PROBLEM — Through to the final line, write out the records below exactly, omitting any images they contain.

[Transcribed page contents]
/---

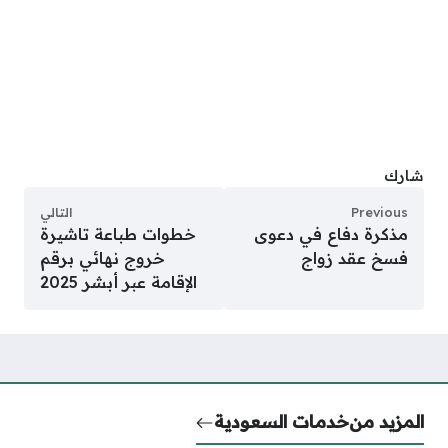
شارك
Previous
التالي
مذكرة دفاع في دعوى
خطوات طباعة تاشيرة
فسخ عقد زواج
خروج نهائي برقم
الإقامة عبر أبشر 2025
المزيد من
خدمات السعودية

\---

SOLUTION BELOW —
شارك
Previous
التالي
مذكرة دفاع في دعوى
خطوات طباعة تاشيرة
فسخ عقد زواج
خروج نهائي برقم
الإقامة عبر أبشر 2025
المزيد من
خدمات السعودية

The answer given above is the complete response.